We have seen above that this primacy of time is, in fact, only a relative one, since it presupposes the consciousness of a perceiver. But in Nishida’s world the latter is not a given. This situation is not possible, according to the Aristotelian view, which, according to Martin Heidegger, underlies all Western theorizing on time until his own.39 For Aristotle, time cannot exist without the perceiving subject:

We still face the problem of whether, if there is no soul, time would exist or not, because if the entity that counts is not there, then there cannot be anything that is counted either. Clearly that means that numbers would not exist, because a number is something either already counted or countable in principle. And if nothing else can do the counting except the soul and the reason in the soul, it is impossible for time to exist without the existence of the soul. . . . The ‘before’ and ‘after’ exist in motion, and time exists inasmuch these are countable.40

Aristotle’s reality thus becomes time only in consciousness, but this reality is already temporal for Nishida, because he associates it with ‘force’, that is, the source of action that takes place in the material world.

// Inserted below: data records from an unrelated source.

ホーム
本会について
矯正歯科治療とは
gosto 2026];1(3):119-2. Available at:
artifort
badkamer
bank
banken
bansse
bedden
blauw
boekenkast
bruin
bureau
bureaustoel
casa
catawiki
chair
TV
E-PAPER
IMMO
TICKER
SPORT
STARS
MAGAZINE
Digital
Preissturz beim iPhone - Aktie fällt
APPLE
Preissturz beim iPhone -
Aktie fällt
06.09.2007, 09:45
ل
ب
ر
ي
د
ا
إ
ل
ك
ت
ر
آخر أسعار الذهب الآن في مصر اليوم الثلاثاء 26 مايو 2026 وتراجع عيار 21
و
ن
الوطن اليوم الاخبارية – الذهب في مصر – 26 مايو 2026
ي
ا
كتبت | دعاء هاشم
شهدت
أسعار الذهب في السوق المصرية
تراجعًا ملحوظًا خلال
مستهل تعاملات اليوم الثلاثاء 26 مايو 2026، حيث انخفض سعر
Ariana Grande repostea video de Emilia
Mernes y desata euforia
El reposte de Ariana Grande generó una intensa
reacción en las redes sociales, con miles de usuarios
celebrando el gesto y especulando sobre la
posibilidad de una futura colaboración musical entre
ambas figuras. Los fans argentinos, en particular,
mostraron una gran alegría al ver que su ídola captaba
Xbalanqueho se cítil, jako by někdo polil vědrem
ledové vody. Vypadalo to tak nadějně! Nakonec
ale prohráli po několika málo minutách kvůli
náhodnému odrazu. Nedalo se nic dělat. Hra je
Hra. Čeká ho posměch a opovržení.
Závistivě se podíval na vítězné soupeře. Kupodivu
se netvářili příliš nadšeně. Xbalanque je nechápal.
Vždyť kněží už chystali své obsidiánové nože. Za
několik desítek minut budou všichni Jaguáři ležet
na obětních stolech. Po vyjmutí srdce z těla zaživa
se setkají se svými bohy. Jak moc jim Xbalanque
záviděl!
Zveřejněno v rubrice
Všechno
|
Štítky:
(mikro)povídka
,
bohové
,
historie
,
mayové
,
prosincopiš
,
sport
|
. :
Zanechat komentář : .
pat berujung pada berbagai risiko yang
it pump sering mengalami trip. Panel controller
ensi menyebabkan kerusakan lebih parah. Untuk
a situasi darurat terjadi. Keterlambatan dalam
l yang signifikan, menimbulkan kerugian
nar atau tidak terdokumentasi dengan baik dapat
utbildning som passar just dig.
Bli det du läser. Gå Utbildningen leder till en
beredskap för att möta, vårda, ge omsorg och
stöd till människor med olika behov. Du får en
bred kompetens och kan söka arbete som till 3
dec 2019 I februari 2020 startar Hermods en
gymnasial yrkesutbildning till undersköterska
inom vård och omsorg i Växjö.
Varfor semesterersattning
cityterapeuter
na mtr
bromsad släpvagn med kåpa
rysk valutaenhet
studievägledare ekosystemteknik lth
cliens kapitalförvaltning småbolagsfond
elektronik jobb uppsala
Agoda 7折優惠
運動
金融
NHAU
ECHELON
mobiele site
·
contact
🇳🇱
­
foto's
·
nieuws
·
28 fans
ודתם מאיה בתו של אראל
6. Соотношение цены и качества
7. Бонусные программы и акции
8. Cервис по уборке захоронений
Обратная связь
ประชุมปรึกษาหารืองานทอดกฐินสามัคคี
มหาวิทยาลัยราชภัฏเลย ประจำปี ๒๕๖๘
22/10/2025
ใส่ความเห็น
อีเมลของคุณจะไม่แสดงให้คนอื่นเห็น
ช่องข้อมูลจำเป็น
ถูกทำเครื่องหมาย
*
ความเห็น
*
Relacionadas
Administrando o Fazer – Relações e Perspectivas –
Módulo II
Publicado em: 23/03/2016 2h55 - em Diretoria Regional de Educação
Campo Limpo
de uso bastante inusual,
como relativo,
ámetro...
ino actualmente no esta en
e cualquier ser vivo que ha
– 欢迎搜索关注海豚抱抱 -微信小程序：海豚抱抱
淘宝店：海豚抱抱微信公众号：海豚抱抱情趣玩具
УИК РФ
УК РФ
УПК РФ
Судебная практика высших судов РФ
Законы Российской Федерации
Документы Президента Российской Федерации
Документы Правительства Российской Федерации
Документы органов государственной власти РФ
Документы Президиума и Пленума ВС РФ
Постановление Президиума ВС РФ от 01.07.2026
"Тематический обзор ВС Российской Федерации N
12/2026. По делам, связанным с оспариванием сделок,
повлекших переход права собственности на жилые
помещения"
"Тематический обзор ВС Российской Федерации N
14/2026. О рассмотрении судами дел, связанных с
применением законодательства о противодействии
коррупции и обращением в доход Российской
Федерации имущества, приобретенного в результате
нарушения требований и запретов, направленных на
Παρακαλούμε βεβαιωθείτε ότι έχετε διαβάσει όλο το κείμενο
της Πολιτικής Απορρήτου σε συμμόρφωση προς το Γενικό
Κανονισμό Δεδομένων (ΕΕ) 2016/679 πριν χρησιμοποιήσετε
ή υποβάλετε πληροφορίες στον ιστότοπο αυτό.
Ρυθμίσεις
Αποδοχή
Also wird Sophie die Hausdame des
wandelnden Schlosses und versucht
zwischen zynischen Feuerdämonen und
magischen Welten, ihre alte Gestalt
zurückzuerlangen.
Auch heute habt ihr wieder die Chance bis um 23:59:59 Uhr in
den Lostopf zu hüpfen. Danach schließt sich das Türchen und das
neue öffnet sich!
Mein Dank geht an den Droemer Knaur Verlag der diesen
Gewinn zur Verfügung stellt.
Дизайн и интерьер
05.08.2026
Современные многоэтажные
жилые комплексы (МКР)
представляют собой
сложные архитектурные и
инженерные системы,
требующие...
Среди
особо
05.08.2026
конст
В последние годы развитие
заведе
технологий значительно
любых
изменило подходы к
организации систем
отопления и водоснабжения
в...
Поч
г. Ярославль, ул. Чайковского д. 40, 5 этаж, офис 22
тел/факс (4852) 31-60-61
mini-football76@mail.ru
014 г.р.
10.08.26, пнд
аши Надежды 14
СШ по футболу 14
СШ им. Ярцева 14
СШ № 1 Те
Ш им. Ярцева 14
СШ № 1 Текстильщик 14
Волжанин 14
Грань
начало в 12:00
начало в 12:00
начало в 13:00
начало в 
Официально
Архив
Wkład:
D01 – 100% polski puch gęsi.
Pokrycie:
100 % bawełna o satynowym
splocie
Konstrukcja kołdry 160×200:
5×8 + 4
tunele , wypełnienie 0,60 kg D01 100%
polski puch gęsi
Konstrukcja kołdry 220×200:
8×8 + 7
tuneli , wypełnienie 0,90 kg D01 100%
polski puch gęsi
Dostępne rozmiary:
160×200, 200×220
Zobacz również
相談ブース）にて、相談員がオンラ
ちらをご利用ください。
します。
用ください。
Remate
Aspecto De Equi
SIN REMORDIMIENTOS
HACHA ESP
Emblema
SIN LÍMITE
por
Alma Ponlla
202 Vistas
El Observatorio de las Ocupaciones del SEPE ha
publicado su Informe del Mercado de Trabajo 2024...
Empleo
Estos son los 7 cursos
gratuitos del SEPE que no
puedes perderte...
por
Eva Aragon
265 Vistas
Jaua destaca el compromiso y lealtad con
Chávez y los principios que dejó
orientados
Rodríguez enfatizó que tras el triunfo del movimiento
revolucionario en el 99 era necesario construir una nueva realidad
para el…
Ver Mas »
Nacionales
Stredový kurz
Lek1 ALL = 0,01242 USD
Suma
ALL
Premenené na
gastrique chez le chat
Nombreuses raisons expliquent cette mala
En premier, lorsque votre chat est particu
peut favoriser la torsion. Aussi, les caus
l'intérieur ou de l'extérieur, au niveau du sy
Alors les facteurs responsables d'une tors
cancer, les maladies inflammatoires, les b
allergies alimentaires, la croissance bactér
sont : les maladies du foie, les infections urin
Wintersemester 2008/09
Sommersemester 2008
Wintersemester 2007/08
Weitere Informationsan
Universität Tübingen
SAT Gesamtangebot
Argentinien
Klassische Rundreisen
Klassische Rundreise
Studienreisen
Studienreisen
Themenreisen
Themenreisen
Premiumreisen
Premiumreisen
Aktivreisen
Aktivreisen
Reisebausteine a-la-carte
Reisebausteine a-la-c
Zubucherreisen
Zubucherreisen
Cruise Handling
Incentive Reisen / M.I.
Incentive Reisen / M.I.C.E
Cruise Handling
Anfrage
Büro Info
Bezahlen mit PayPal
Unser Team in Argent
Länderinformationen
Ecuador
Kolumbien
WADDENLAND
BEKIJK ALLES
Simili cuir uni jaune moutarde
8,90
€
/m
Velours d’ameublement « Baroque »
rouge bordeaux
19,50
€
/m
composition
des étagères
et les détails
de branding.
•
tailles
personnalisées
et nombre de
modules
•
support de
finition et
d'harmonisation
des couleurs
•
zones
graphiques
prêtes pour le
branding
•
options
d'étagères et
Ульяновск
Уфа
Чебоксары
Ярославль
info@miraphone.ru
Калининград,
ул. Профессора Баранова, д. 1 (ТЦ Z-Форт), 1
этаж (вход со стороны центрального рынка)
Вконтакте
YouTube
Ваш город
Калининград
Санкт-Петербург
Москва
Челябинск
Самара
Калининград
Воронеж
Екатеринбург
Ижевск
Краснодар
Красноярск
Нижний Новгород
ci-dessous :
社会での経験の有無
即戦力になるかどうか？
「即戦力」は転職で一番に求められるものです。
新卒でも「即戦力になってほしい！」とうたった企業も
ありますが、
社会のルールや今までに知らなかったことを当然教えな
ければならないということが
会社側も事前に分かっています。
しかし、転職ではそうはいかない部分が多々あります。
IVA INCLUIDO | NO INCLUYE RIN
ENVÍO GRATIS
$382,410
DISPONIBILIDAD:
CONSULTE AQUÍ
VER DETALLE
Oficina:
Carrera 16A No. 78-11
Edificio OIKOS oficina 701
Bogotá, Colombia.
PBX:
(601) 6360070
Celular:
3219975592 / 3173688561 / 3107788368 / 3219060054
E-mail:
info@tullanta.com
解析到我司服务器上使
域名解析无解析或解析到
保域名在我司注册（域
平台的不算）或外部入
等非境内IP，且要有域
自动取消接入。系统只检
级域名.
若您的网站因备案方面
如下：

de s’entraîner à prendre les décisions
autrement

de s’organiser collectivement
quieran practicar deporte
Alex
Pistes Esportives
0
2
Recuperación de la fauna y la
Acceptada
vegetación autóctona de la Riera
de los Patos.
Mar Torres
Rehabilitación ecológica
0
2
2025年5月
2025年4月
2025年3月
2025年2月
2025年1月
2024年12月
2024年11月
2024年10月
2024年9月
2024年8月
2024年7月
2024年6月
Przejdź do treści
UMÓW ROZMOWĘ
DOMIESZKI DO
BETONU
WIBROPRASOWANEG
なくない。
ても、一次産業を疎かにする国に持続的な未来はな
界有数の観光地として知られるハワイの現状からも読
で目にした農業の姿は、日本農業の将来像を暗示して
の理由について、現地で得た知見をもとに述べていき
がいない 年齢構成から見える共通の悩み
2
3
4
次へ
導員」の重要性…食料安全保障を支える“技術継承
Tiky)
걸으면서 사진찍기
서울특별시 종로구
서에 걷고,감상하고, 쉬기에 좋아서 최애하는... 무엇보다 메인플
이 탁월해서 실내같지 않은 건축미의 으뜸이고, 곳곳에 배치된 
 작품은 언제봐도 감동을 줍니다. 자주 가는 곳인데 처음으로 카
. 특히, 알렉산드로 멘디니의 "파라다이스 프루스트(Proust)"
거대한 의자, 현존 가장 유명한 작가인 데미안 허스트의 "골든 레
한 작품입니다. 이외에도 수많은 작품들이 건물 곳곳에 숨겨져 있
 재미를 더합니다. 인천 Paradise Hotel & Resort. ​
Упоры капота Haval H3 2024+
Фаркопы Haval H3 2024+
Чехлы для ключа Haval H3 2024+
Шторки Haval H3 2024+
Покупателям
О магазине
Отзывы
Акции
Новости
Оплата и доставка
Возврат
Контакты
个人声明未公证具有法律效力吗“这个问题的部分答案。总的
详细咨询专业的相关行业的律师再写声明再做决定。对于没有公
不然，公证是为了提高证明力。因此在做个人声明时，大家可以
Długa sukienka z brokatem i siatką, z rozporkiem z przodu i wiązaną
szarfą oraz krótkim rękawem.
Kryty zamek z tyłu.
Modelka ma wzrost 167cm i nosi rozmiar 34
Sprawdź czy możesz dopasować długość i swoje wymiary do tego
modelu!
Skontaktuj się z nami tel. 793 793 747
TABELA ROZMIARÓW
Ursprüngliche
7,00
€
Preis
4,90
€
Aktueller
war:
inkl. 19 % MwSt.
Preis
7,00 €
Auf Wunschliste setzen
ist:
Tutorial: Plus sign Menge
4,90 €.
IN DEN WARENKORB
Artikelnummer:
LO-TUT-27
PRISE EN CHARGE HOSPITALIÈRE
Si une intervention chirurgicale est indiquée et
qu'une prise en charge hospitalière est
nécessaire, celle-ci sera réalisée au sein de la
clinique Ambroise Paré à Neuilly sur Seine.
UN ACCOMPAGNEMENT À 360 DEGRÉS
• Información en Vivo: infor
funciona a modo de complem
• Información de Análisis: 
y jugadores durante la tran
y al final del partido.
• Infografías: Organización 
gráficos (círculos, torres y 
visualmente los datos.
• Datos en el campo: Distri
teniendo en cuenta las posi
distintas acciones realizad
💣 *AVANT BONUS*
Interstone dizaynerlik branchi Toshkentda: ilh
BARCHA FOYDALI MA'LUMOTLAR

We can thus describe the time of the material world with a spatial model where causes precede results, but one can move freely from results to causes as well, and the words ‘before’ and ‘after’ have the same degree of relativity as ‘above’ and ‘below’. This is not at all paradoxical for a discourse one of whose constantly repeated formulas is ‘‘from the created to the creator’’ (tsukurareta mono kara tsukuru mono e) — used to describe the direction that creation takes, and not only in this ‘spatial’ time.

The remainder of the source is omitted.